That courts are assuming a fuller role in the constitutional order of contemporary societies, particularly in Europe, the United States, and the British Commonwealth, is hard to dispute.
Whether deciding on fundamental principles of common law, interpreting the articles of constitutions, or making sense of the explosion of human rights, courts, especially the higher and supreme courts, are called on to decide issues of importance for the common good and for the rights and interests of individual persons. In performing this role, courts operate under principles of independence, which means they are neither directly responsive nor directly accountable to the political process.
How then do judges decide cases, especially hard cases? What are the underlying principles, the informal guidelines, the constraints and limitations? The aim of this lecture - and workshop the day after - is to consider further the judicial process, the kinds of arguments and reasons that count, the constraints under which they must operate.
Justice Robert Sharpe of the Ontario Court of Appeal opens the proceedings with this lecture, drawing on his experience as both judge and academic.
The following day, Denis Galligan, Professor of Socio-Legal Studies at the University of Oxford and Director of the Foundation for Law, Justice and Society, will open the workshop by commenting on the lecture of the evening before. This will be followed by a roundtable discussion of academics and judges, which will include contributions from judges of diverse jurisdiction and traditions, and from academics who have reflected on the wider issues relating to judicial decision-making.

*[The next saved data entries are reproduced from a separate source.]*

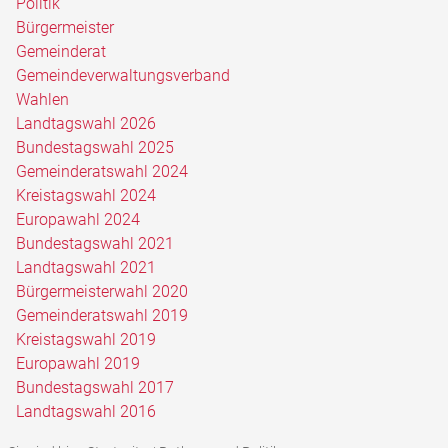
Politik
Bürgermeister
Gemeinderat
Gemeindeverwaltungsverband
Wahlen
Landtagswahl 2026
Bundestagswahl 2025
Gemeinderatswahl 2024
Kreistagswahl 2024
Europawahl 2024
Bundestagswahl 2021
Landtagswahl 2021
Bürgermeisterwahl 2020
Gemeinderatswahl 2019
Kreistagswahl 2019
Europawahl 2019
Bundestagswahl 2017
Landtagswahl 2016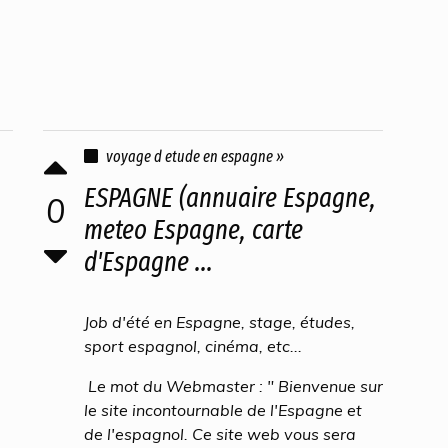
voyage d etude en espagne »
ESPAGNE (annuaire Espagne,
0
meteo Espagne, carte
d'Espagne ...
Job d'été en Espagne, stage, études,
sport espagnol, cinéma, etc...
Le mot du Webmaster : " Bienvenue sur
le site incontournable de l'Espagne et
de l'espagnol. Ce site web vous sera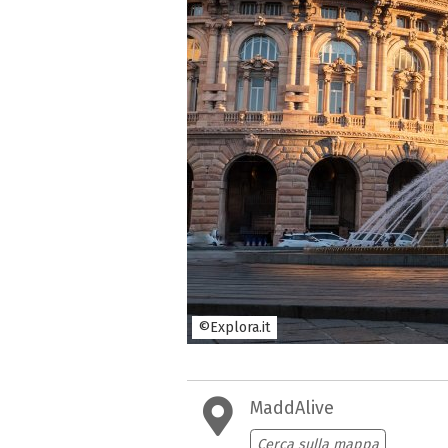
©Explora.it
MaddAlive
Cerca sulla mappa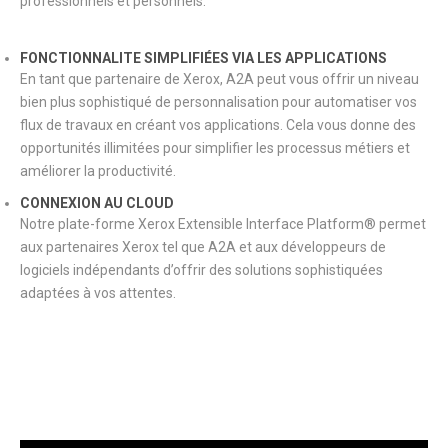
professionnels et personnels.
FONCTIONNALITE SIMPLIFIÉES VIA LES APPLICATIONS
En tant que partenaire de Xerox, A2A peut vous offrir un niveau
bien plus sophistiqué de personnalisation pour automatiser vos
flux de travaux en créant vos applications. Cela vous donne des
opportunités illimitées pour simplifier les processus métiers et
améliorer la productivité.
CONNEXION AU CLOUD
Notre plate-forme Xerox Extensible Interface Platform® permet
aux partenaires Xerox tel que A2A et aux développeurs de
logiciels indépendants d’offrir des solutions sophistiquées
adaptées à vos attentes.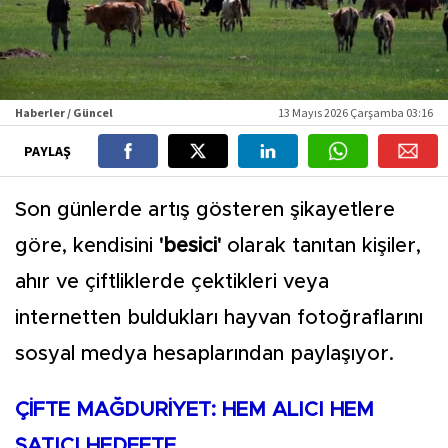
Haberler / Güncel
13 Mayıs 2026 Çarşamba 03:16
PAYLAŞ
Son günlerde artış gösteren şikayetlere
göre, kendisini
'besici'
olarak tanıtan kişiler,
ahır ve çiftliklerde çektikleri veya
internetten buldukları hayvan fotoğraflarını
sosyal medya hesaplarından paylaşıyor.
ÇİFTE MAĞDURİYET: HEM ALICI HEM
SATICI HEDEFTE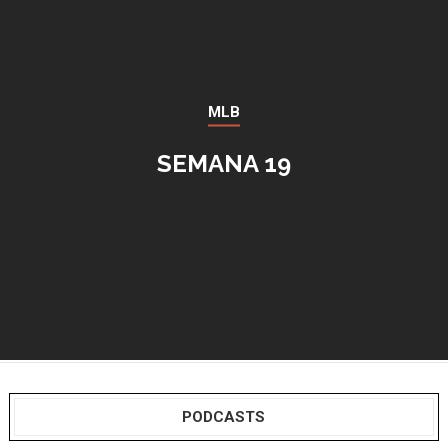
MLB
SEMANA 19
PODCASTS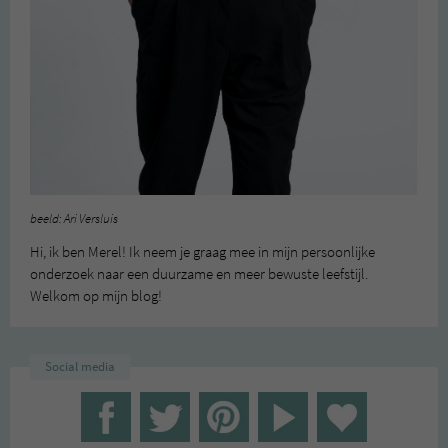
beeld: Ari Versluis
Hi, ik ben Merel! Ik neem je graag mee in mijn persoonlijke
onderzoek naar een duurzame en meer bewuste leefstijl.
Welkom op mijn blog!
Social media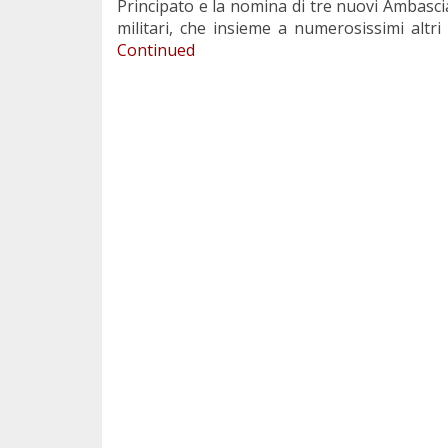
Principato e la nomina di tre nuovi Ambasciat
militari, che insieme a numerosissimi altri
Continued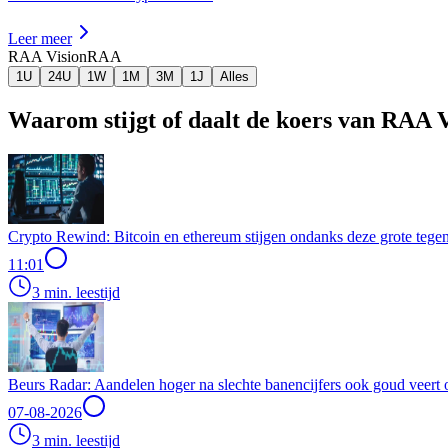
Leer meer
RAA Vision
RAA
1U
24U
1W
1M
3M
1J
Alles
Waarom stijgt of daalt de koers van RAA 
Crypto Rewind: Bitcoin en ethereum stijgen ondanks deze grote tegen
11:01
3 min. leestijd
Beurs Radar: Aandelen hoger na slechte banencijfers ook goud veert 
07-08-2026
3 min. leestijd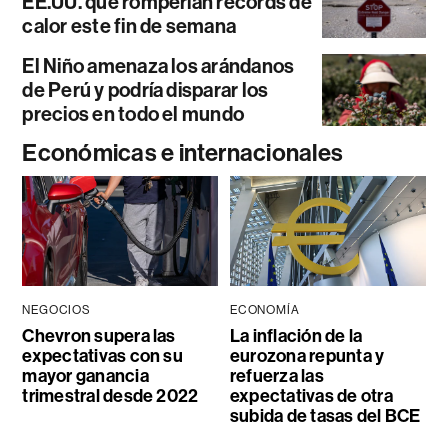
EE.UU. que romperían récords de
calor este fin de semana
El Niño amenaza los arándanos
de Perú y podría disparar los
precios en todo el mundo
Económicas e internacionales
NEGOCIOS
ECONOMÍA
Chevron supera las
La inflación de la
expectativas con su
eurozona repunta y
mayor ganancia
refuerza las
trimestral desde 2022
expectativas de otra
subida de tasas del BCE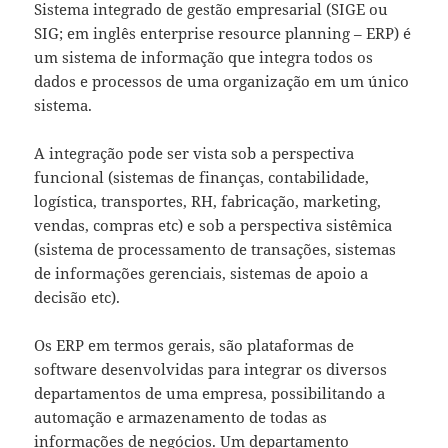
Sistema integrado de gestão empresarial (SIGE ou
SIG; em inglês enterprise resource planning – ERP) é
um sistema de informação que integra todos os
dados e processos de uma organização em um único
sistema.
A integração pode ser vista sob a perspectiva
funcional (sistemas de finanças, contabilidade,
logística, transportes, RH, fabricação, marketing,
vendas, compras etc) e sob a perspectiva sistêmica
(sistema de processamento de transações, sistemas
de informações gerenciais, sistemas de apoio a
decisão etc).
Os ERP em termos gerais, são plataformas de
software desenvolvidas para integrar os diversos
departamentos de uma empresa, possibilitando a
automação e armazenamento de todas as
informações de negócios. Um departamento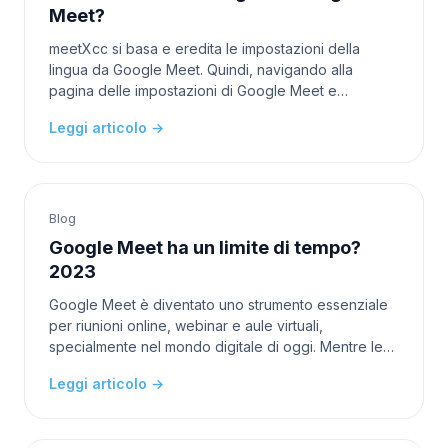
Meet?
meetXcc si basa e eredita le impostazioni della
lingua da Google Meet. Quindi, navigando alla
pagina delle impostazioni di Google Meet e
cambiando la lingua lì si aggiornerà anche la lingua
Leggi articolo →
utilizzata
Blog
Google Meet ha un limite di tempo?
2023
Google Meet è diventato uno strumento essenziale
per riunioni online, webinar e aule virtuali,
specialmente nel mondo digitale di oggi. Mentre le
persone si affidano a questa piattaforma per varie
Leggi articolo →
esi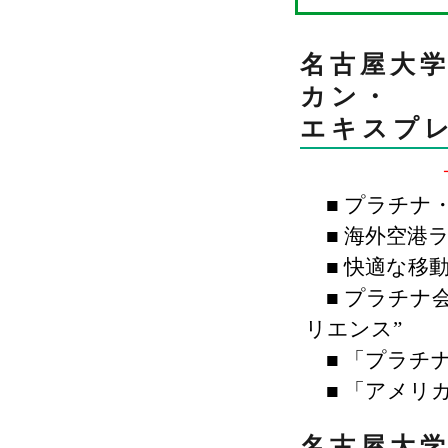
名古屋大学
カン・
エキスプ
サ
■ プラチナ
■ 海外空港
■ 快適な移
■ プラチナ
リエンス”
■ 「プラチ
■ 「アメリ
名古屋大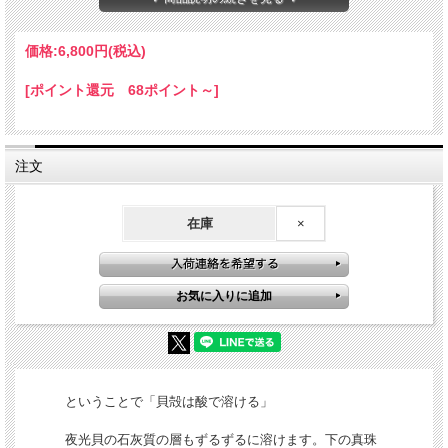
※模様や色味については当店のお任せになります。
※ご使用の端末やモニターによって画像と現物の色味が異なる場合がございます。
☆ひとことメモ☆ 和名：夜光貝 学名：Turbo marmoratus 生息地：種子島以南、西太
価格:
6,800円
(税込)
平洋
サザエの仲間。沖縄では食用として流通しており、貝殻はボタンやビーズ、螺鈿などの細
[ポイント還元 68ポイント～]
工に使われています。屋久島から都にこの貝が献上された際に”屋久貝”と呼ばれ、それ
が”ヤコウガイ”に転じたのが名前の由来とも言われています
注文
在庫
×
ということで「貝殻は酸で溶ける」
夜光貝の石灰質の層もずるずるに溶けます。下の真珠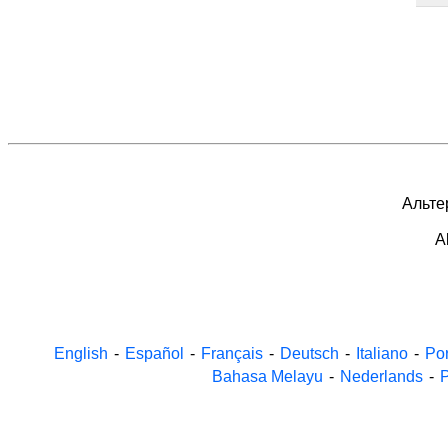
Альтер
A
English
-
Español
-
Français
-
Deutsch
-
Italiano
-
Po
Bahasa Melayu
-
Nederlands
-
P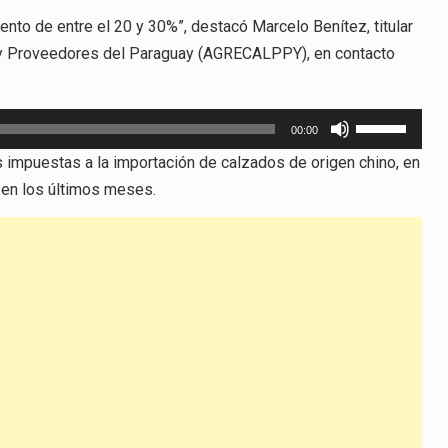
nto de entre el 20 y 30%”, destacó Marcelo Benítez, titular
 y Proveedores del Paraguay (AGRECALPPY), en contacto
Utiliza
00:00
las
 impuestas a la importación de calzados de origen chino, en
teclas
 en los últimos meses.
de
flecha
arriba/abajo
para
aumentar
o
disminuir
el
volumen.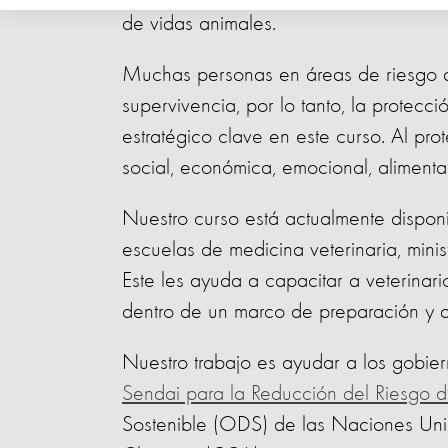
de vidas animales.
Muchas personas en áreas de riesgo d
supervivencia, por lo tanto, la protecc
estratégico clave en este curso. Al pr
social, económica, emocional, alimenta
Nuestro curso está actualmente disponi
escuelas de medicina veterinaria, minist
Este les ayuda a capacitar a veterinari
dentro de un marco de preparación y a
Nuestro trabajo es ayudar a los gobie
Sendai para la Reducción del Riesgo d
Sostenible (ODS) de las Naciones Uni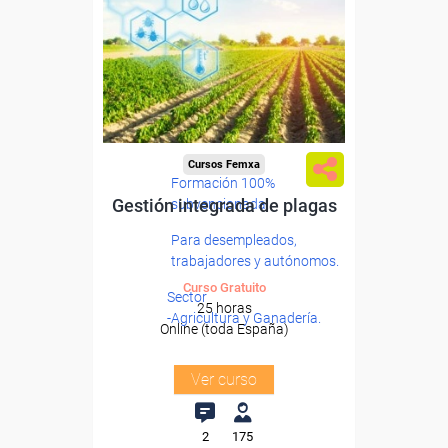
Cursos Femxa
Formación 100%
Gestión integrada de plagas
subvencionada.
Para desempleados,
trabajadores y autónomos.
Curso Gratuito
Sector
25 horas
-Agricultura y Ganadería.
Online (toda España)
Ver curso
2
175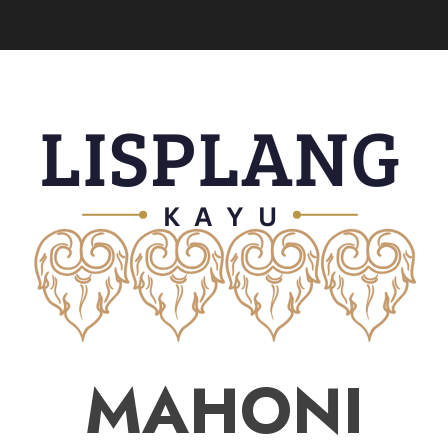
MAHONI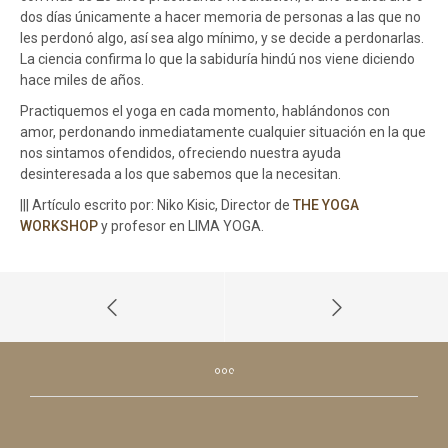
dos días únicamente a hacer memoria de personas a las que no
les perdonó algo, así sea algo mínimo, y se decide a perdonarlas.
La ciencia confirma lo que la sabiduría hindú nos viene diciendo
hace miles de años.
Practiquemos el yoga en cada momento, hablándonos con
amor, perdonando inmediatamente cualquier situación en la que
nos sintamos ofendidos, ofreciendo nuestra ayuda
desinteresada a los que sabemos que la necesitan.
||| Artículo escrito por: Niko Kisic, Director de
THE YOGA
WORKSHOP
y profesor en LIMA YOGA.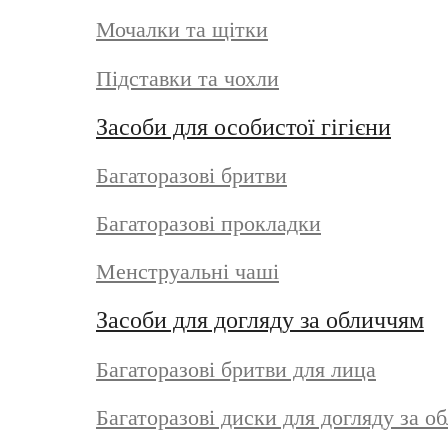
Мочалки та щітки
Підставки та чохли
Засоби для особистої гігієни
Багаторазові бритви
Багаторазові прокладки
Менструальні чаші
Засоби для догляду за обличчям
Багаторазові бритви для лица
Багаторазові диски для догляду за о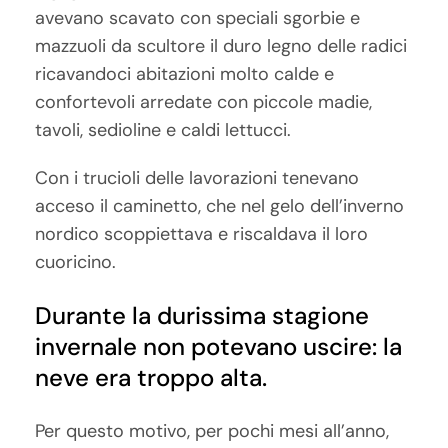
avevano scavato con speciali sgorbie e
mazzuoli da scultore il duro legno delle radici
ricavandoci abitazioni molto calde e
confortevoli arredate con piccole madie,
tavoli, sedioline e caldi lettucci.
Con i trucioli delle lavorazioni tenevano
acceso il caminetto, che nel gelo dell’inverno
nordico scoppiettava e riscaldava il loro
cuoricino.
Durante la durissima stagione
invernale non potevano uscire: la
neve era troppo alta.
Per questo motivo, per pochi mesi all’anno,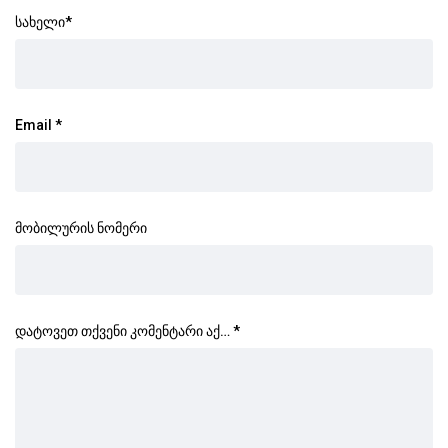
სახელი
*
Email
*
მობილურის ნომერი
დატოვეთ თქვენი კომენტარი აქ…
*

Robert J. Sharpe holds an LL.B. from the University of Toronto and a D.Phil. from Oxford University. He was called to the Bar of Ontario in 1974 and practised civil litigation with MacKinnon, McTaggart (later McTaggart Potts). He taught at the Faculty of Law, University of Toronto and served as Executive Legal Officer at the Supreme Court of Canada under then Chief Justice Brian Dickson.
Justice Sharpe went on to serve as Dean of the Faculty of Law at the University of Toronto before being appointed to the Ontario Court of Justice (General Division), now called the Superior Court of Justice, and then to the Court of Appeal.
He has written many books and scholarly articles and has reported judgements as a trial and appellate judge in a wide variety of areas. He has also appeared as counsel before courts at all levels, including the Supreme Court of Canada. Justice Sharpe is a frequent lecturer at continuing education programmes for lawyers and judges. He also lectures at many Canadian and international universities.